> **Try it**: Check every line of the entries that follow, and copy the ones containing "residential".

> **Data for the task**:

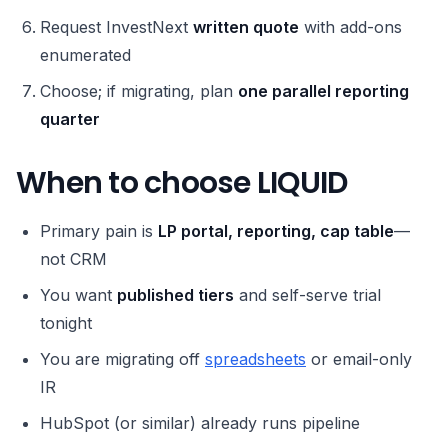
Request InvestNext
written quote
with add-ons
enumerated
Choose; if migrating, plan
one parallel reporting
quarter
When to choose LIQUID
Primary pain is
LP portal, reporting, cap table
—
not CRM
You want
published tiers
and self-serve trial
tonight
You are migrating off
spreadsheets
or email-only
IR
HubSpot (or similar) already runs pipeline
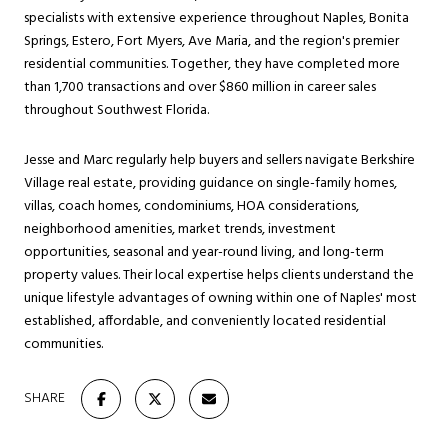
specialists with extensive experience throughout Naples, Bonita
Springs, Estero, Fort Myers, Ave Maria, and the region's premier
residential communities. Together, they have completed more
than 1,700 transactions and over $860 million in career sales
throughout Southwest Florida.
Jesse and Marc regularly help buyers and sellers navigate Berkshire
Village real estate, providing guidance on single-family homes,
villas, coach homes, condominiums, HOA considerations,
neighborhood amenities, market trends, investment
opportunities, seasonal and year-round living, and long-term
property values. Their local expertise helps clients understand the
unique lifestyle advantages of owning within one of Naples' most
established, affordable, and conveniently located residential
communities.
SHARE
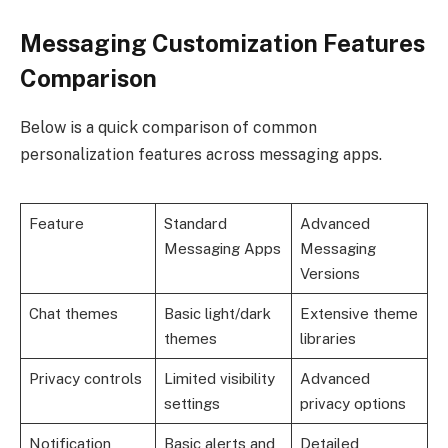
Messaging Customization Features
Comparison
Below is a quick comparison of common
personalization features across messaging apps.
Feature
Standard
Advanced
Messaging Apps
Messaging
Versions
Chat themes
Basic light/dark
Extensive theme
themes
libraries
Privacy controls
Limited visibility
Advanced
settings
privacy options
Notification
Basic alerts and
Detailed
* * *
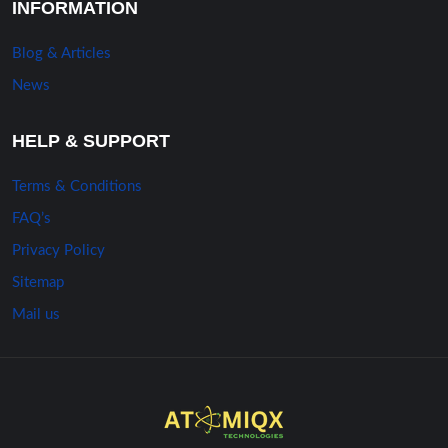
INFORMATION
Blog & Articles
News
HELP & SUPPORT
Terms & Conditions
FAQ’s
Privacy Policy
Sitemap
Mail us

> **Result**:
residential communities. Together, they have completed more
established, affordable, and conveniently located residential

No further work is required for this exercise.